Start of MATERIAL PROVIDED

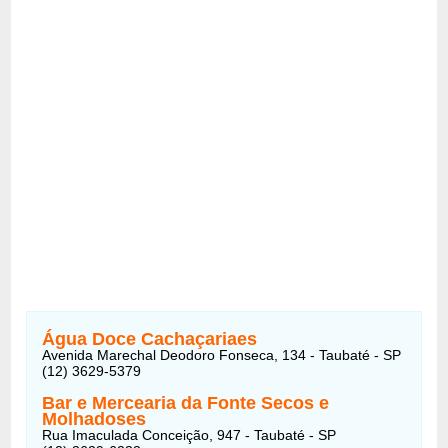
Água Doce Cachaçariaes
Avenida Marechal Deodoro Fonseca, 134 - Taubaté - SP
(12) 3629-5379
Bar e Mercearia da Fonte Secos e
Molhadoses
Rua Imaculada Conceição, 947
- Taubaté - SP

End of MATERIAL PROVIDED

WHAT NEEDS TO BE DONE -
Above are the records; transcribe them exactly without the pictures.

YOUR RESPONSE -
Água Doce Cachaçariaes
Avenida Marechal Deodoro Fonseca, 134 - Taubaté - SP
(12) 3629-5379
Bar e Mercearia da Fonte Secos e
Molhadoses
Rua Imaculada Conceição, 947
- Taubaté - SP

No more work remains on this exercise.